If you’ve spent much time this spring around one of the nesting ponds or along the river, you’ve been hearing it, too. I’m thinking of the urgent pleadings of a love-struck Canada goose – Branta Canadensis.

Several proposed pairings have been regularly chasing each other over Evolutionary Abode these past couple weeks. This spring, those trips to and from Manastash Creek, Cove Lakes, nearby ponds or wherever have been loud and boisterous.

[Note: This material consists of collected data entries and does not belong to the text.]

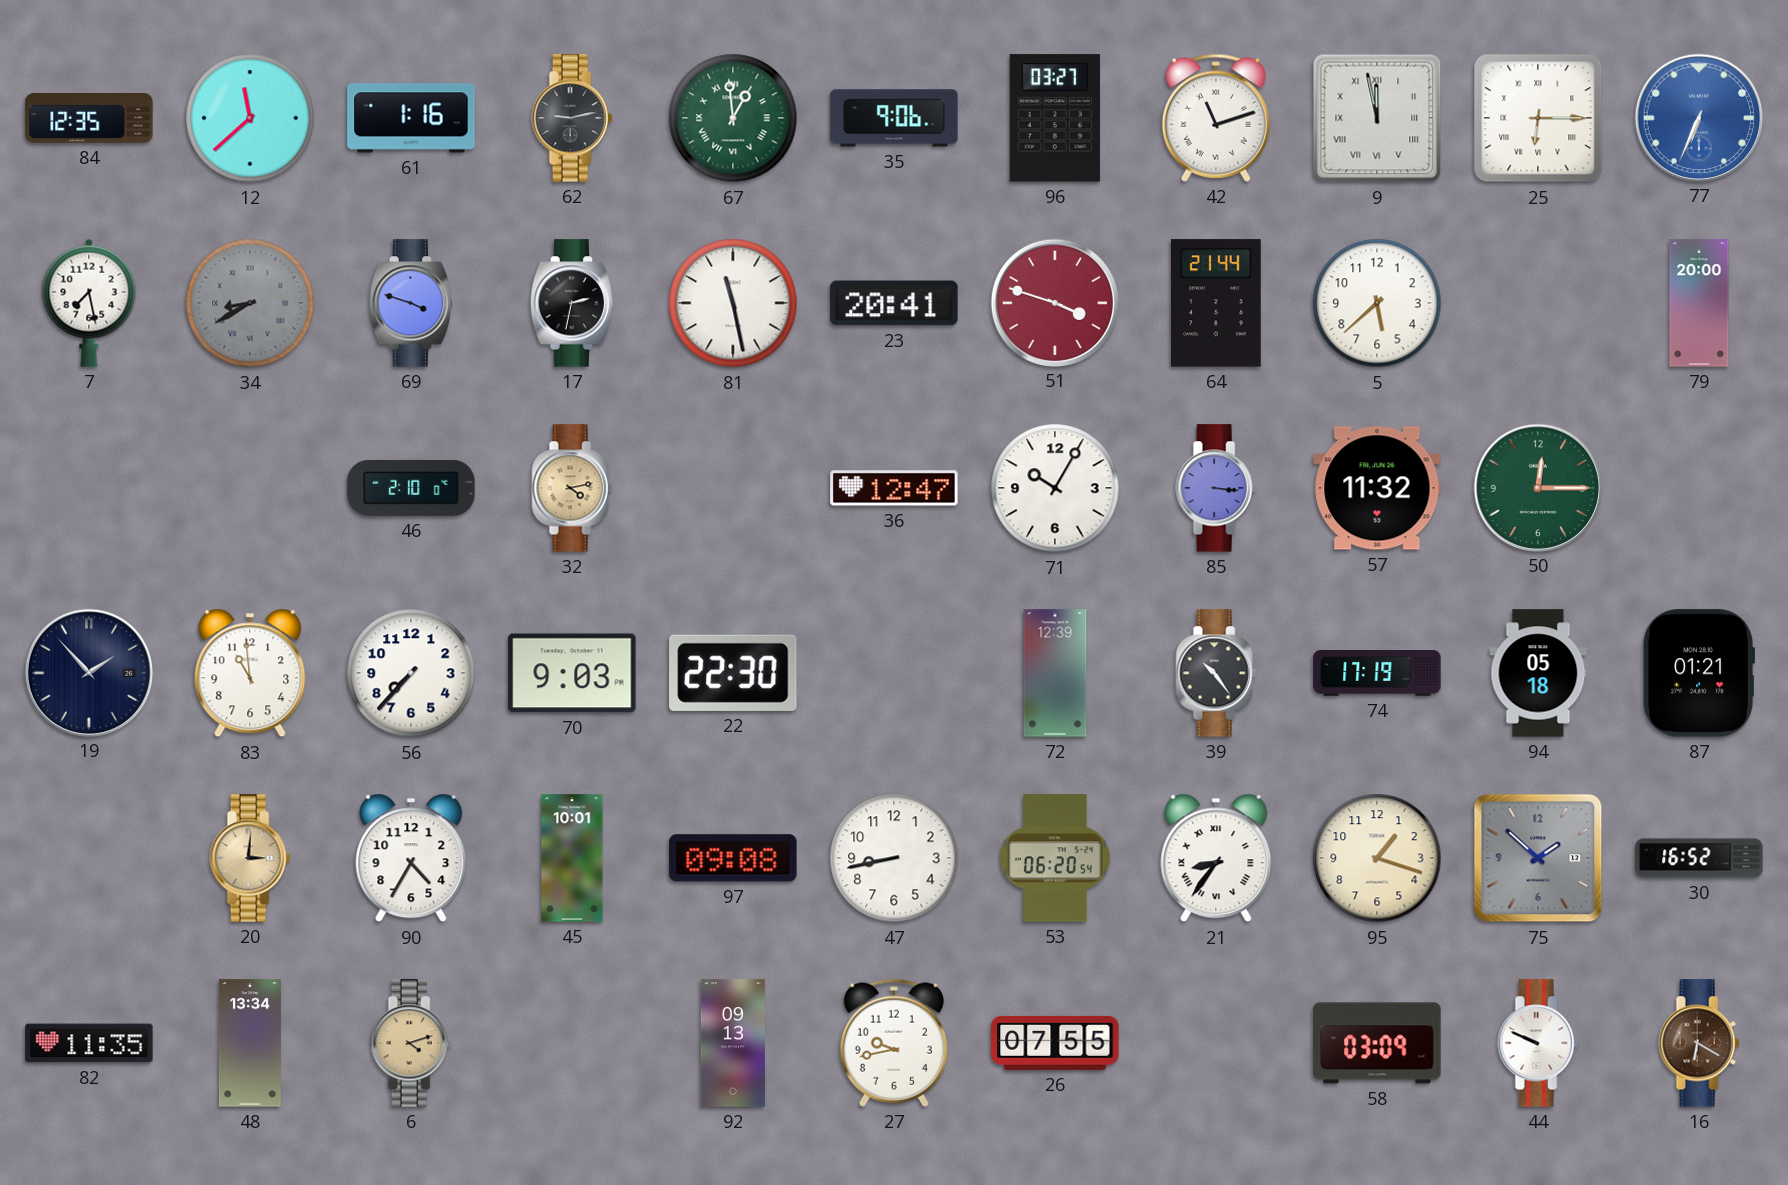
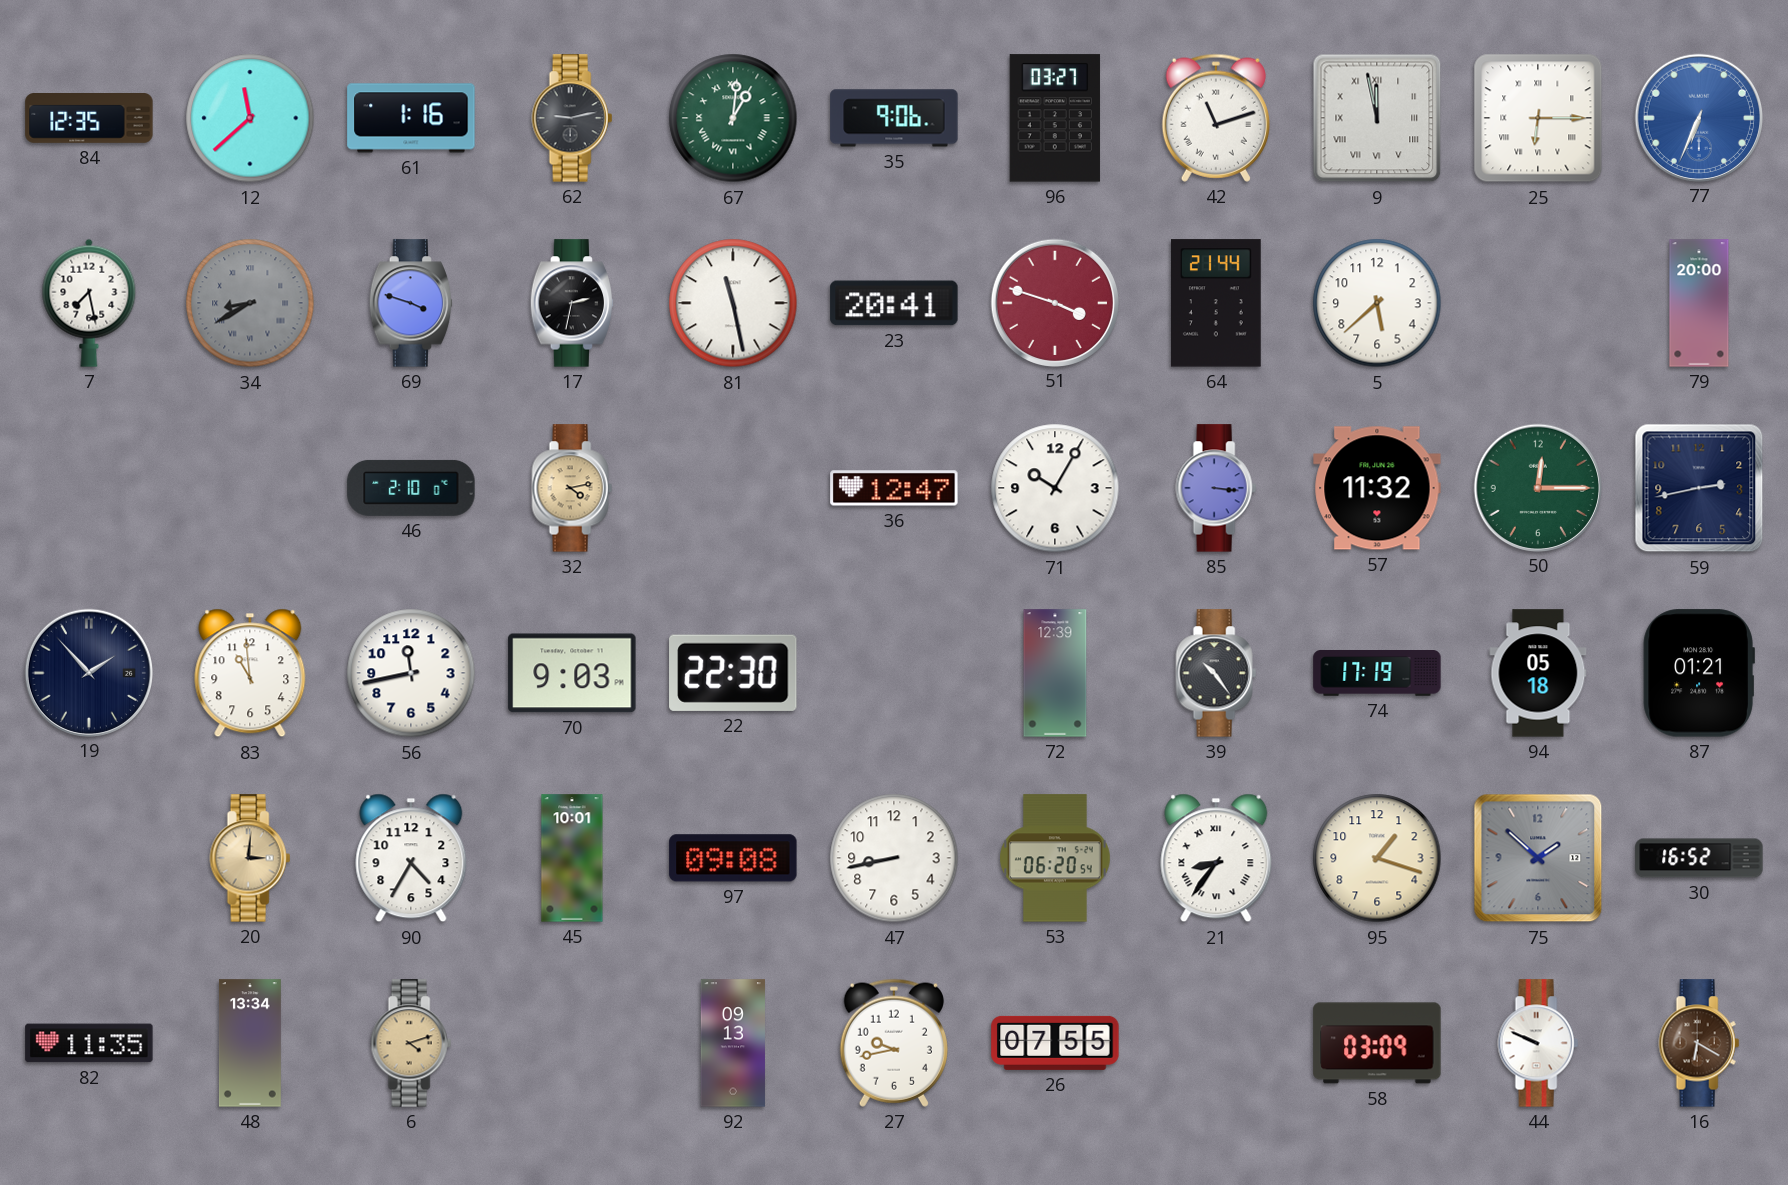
67: 12:59 -> 1:01
59: none -> 2:43
56: 7:37 -> 11:43
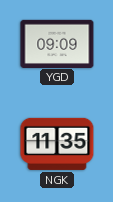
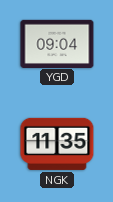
YGD: 09:09 -> 09:04
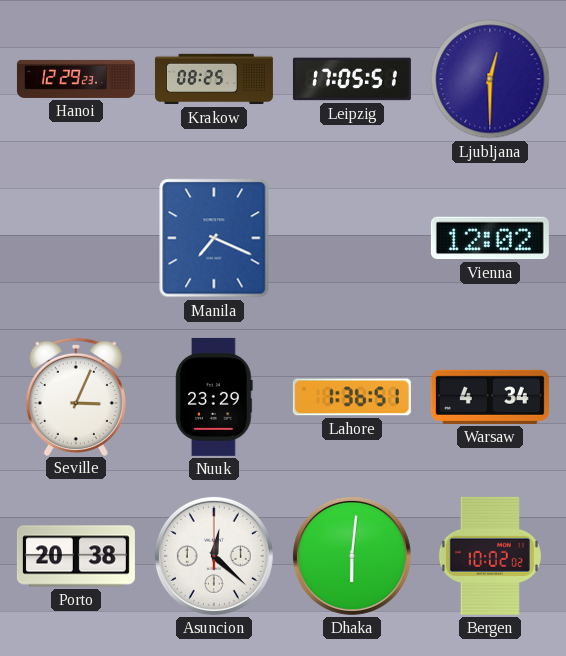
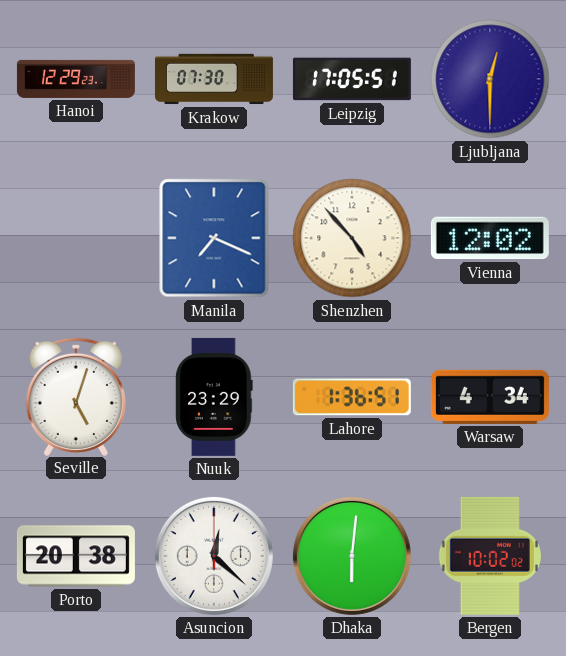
Krakow: 08:25 -> 07:30
Shenzhen: none -> 4:53
Seville: 3:04 -> 5:03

Each time I hear it, that piercing and heart-wrenching “car-uunk, car-uunk, cur-wahnk@ sweeps me back to a crisp early June 1995 morning on a tucked-in mountain lake in Central Colorado. The Hucklings and I were on a camping/fishing adventure. As we ate our sourdough pancakes, we watched and listened as one goose noisily chased another up and down the lake for the better part of an hour. The loud calls echoed again and again off the hills across the lake. Only the geese knew what was being said, of course, but it sounded to me like the desperate, pleas of a love-struck goose. Twelve-year-old Tena decided that it was a boy goose chasing a girl, and demanded to know what on earth could be so urgent. How does a father respond? I finally just said, “I’m sure we’ll have a lot of talks about that in the next few years.”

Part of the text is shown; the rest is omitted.